Question

dr. williams dentist practice is open for 7 hours each day. his receptionist schedules appointments, 0.5 hrs for a cleaning and 1 hour to fill a cavity. he charges $40 for a cleaning and $95 for a filling. dr. williams cannot do more than 4 fills per day. find the number of each type of appointment that maximizes dr. williams income for the day.
variables:
constraints:
objective function:
vertices:
solution:

Explanation:

Variables:

Let \( x \) be the number of cleanings and \( y \) be the number of fillings.

Constraints:

1. Time constraint: Each cleaning takes \( 0.5 \) hours and each filling takes \( 1 \) hour. The total time per day is \( 7 \) hours. So, \( 0.5x + y \leq 7 \).
2. Filling limit: Dr. Williams cannot do more than \( 4 \) fills per day. So, \( y \leq 4 \).
3. Non - negativity: The number of cleanings and fillings cannot be negative. So, \( x\geq0 \) and \( y\geq0 \), and \( x,y \) are non - negative integers (since we can't have a fraction of an appointment).

Objective Function:

The income from cleanings is \( 40x \) dollars and from fillings is \( 95y \) dollars. The objective function to maximize is \( I = 40x+95y \), where \( I \) is the total income.

Vertices:

To find the vertices of the feasible region, we consider the intersection of the constraint lines:

• Intersection of \( y = 0 \) and \( 0.5x + y=7 \):

Substitute \( y = 0 \) into \( 0.5x + y = 7 \), we get \( 0.5x=7\Rightarrow x = 14 \). So, one vertex is \( (14,0) \).

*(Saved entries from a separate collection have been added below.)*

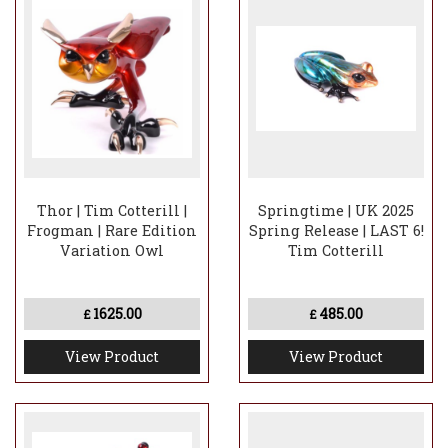
Thor | Tim Cotterill |
Springtime | UK 2025
Frogman | Rare Edition
Spring Release | LAST 6!
Variation Owl
Tim Cotterill
1625.00
485.00
£
£
View Product
View Product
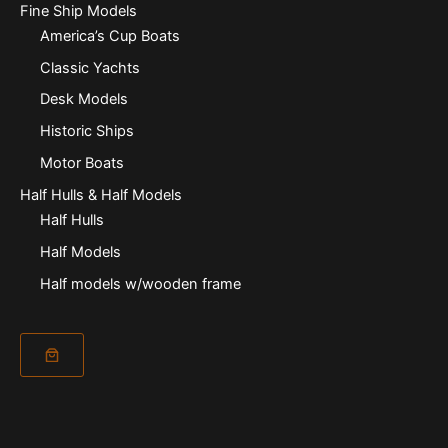
Fine Ship Models
America’s Cup Boats
Classic Yachts
Desk Models
Historic Ships
Motor Boats
Half Hulls & Half Models
Half Hulls
Half Models
Half models w/wooden frame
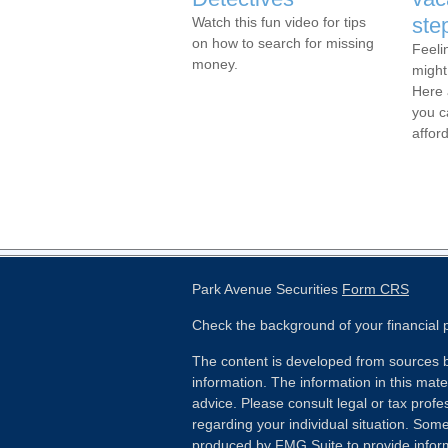
ste
Watch this fun video for tips
on how to search for missing
Feeli
money.
might
Here 
you c
affor
Park Avenue Securities
Form CRS
Check the background of your financial
The content is developed from sources b
information. The information in this mater
advice. Please consult legal or tax profes
regarding your individual situation. Som
produced by FMG Suite to provide inform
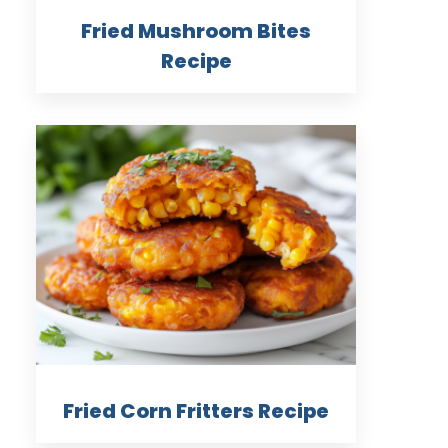
Fried Mushroom Bites
Recipe
Fried Corn Fritters Recipe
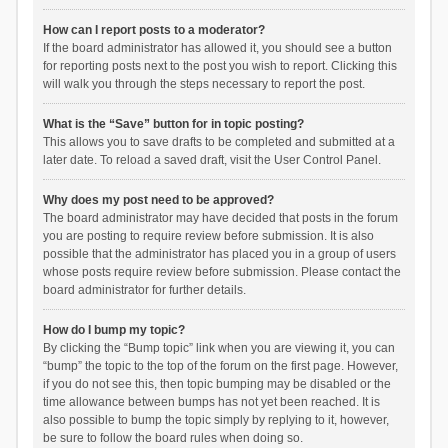
How can I report posts to a moderator?
If the board administrator has allowed it, you should see a button
for reporting posts next to the post you wish to report. Clicking this
will walk you through the steps necessary to report the post.
What is the “Save” button for in topic posting?
This allows you to save drafts to be completed and submitted at a
later date. To reload a saved draft, visit the User Control Panel.
Why does my post need to be approved?
The board administrator may have decided that posts in the forum
you are posting to require review before submission. It is also
possible that the administrator has placed you in a group of users
whose posts require review before submission. Please contact the
board administrator for further details.
How do I bump my topic?
By clicking the “Bump topic” link when you are viewing it, you can
“bump” the topic to the top of the forum on the first page. However,
if you do not see this, then topic bumping may be disabled or the
time allowance between bumps has not yet been reached. It is
also possible to bump the topic simply by replying to it, however,
be sure to follow the board rules when doing so.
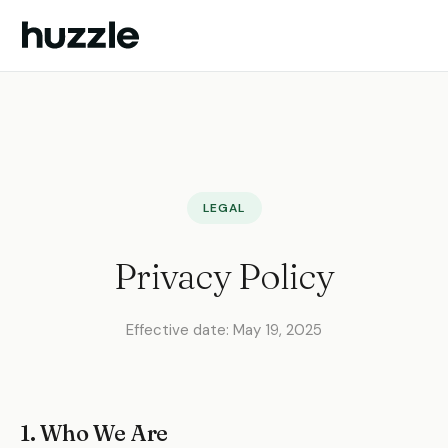
Huzzle
LEGAL
Privacy Policy
Effective date: May 19, 2025
1. Who We Are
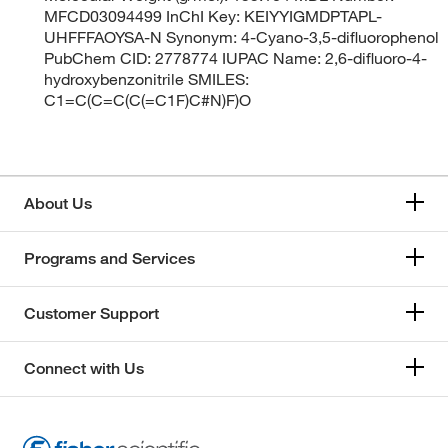
MFCD03094499 InChI Key: KEIYYIGMDPTAPL-
UHFFFAOYSA-N Synonym: 4-Cyano-3,5-difluorophenol
PubChem CID: 2778774 IUPAC Name: 2,6-difluoro-4-
hydroxybenzonitrile SMILES:
C1=C(C=C(C(=C1F)C#N)F)O
About Us
Programs and Services
Customer Support
Connect with Us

• Intersection of \( y = 4 \) and \( 0.5x + y=7 \):

Substitute \( y = 4 \) into \( 0.5x + y=7 \), we have \( 0.5x+4 = 7\Rightarrow0.5x=3\Rightarrow x = 6 \). So, another vertex is \( (6,4) \).

• Intersection of \( y = 4 \) and \( x = 0 \): The vertex is \( (0,4) \).
• Intersection of \( x = 0 \) and \( y = 0 \): The vertex is \( (0,0) \).

Solution:

We evaluate the objective function \( I = 40x + 95y \) at each vertex:

• At \( (14,0) \): \( I=40\times14 + 95\times0=560\)
• At \( (6,4) \): \( I = 40\times6+95\times4=240 + 380=620\)
• At \( (0,4) \): \( I=40\times0+95\times4 = 380\)
• At \( (0,0) \): \( I=40\times0 + 95\times0=0\)

Since \( 620>560>380>0 \), the maximum income occurs when \( x = 6 \) (number of cleanings) and \( y = 4 \) (number of fillings).

Answer:

The number of cleanings is \( 6 \) and the number of fillings is \( 4 \) to maximize the income. The maximum income is \( \$620 \).